### PROVIDED DATA

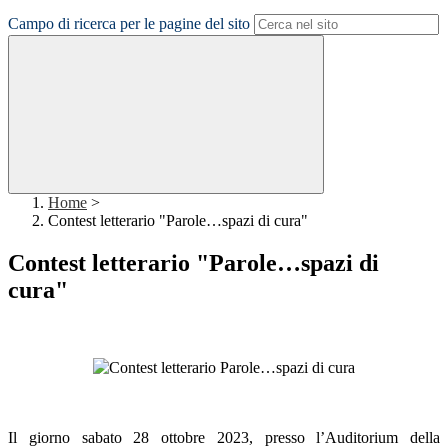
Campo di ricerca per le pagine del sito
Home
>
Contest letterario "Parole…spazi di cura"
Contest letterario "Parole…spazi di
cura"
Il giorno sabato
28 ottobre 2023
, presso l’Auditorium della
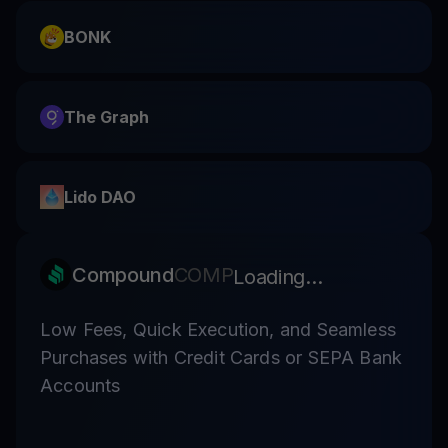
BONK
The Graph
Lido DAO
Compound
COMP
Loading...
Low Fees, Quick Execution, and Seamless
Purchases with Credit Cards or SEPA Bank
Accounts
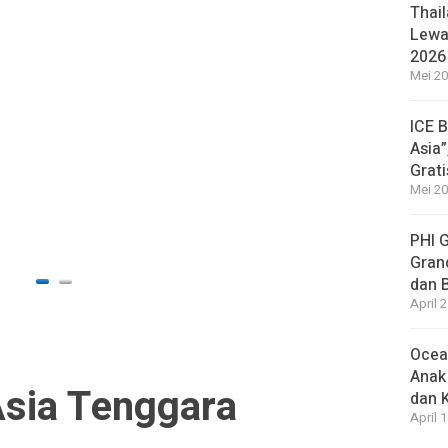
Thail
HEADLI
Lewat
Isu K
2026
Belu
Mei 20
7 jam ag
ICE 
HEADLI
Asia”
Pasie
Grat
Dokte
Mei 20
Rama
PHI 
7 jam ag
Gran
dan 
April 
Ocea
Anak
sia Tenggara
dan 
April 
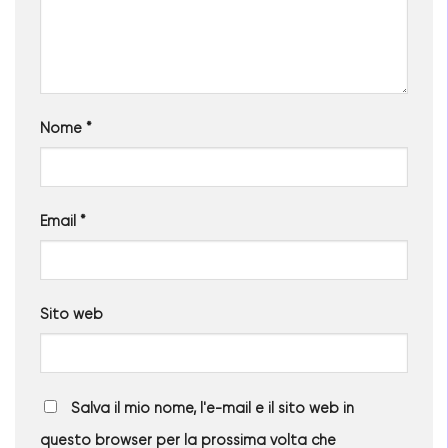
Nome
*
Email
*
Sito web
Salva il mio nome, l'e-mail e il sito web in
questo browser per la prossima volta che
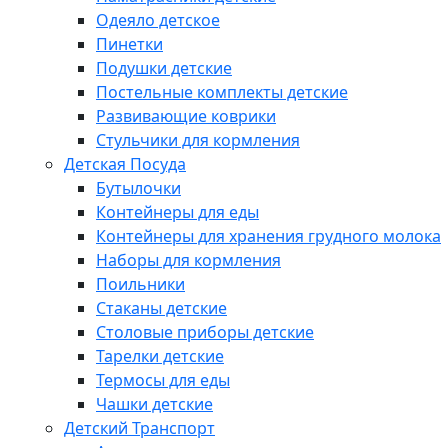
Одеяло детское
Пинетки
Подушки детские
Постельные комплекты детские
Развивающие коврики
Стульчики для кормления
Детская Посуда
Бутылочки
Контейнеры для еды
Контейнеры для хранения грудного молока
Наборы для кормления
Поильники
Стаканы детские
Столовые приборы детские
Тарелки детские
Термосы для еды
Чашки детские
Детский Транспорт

--

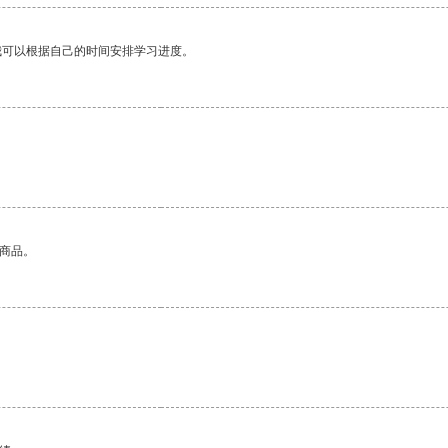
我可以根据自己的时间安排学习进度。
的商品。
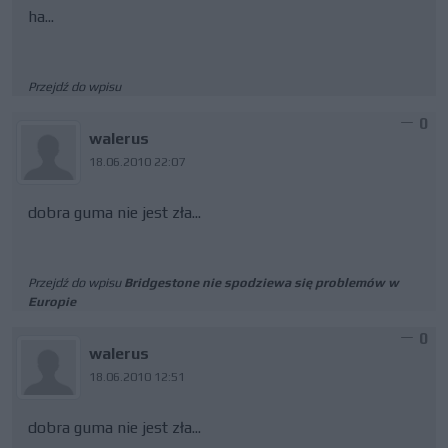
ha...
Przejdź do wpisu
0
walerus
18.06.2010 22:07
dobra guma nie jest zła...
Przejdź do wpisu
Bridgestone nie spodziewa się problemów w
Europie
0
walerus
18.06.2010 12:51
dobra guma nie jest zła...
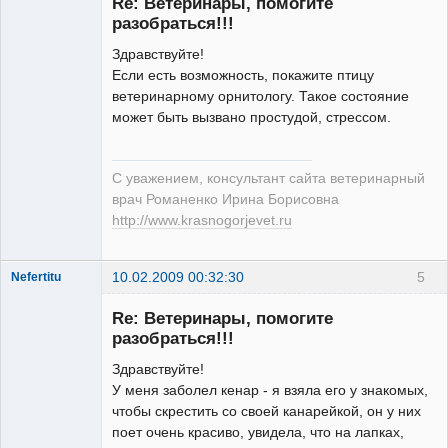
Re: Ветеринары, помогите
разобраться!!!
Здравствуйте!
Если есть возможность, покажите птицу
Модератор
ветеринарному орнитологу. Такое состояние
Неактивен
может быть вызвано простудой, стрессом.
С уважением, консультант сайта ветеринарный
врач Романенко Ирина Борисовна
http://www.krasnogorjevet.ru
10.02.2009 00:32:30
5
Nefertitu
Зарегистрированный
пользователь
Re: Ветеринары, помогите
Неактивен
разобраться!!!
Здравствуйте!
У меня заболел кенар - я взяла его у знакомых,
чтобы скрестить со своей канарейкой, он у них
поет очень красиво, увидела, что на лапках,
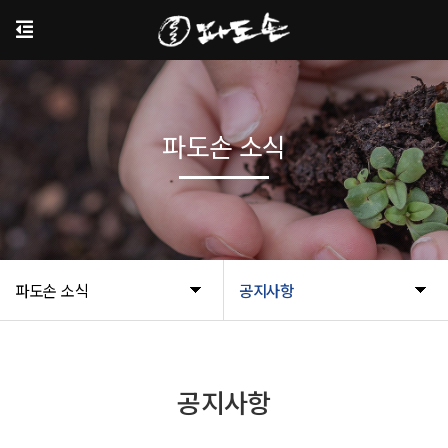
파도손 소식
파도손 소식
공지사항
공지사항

### EXERCISE INSTRUCTIONS
Each line of the data that contains "cura" belongs in the answer.

### WRITTEN RESPONSE
Contest letterario "Parole…spazi di cura"
cura"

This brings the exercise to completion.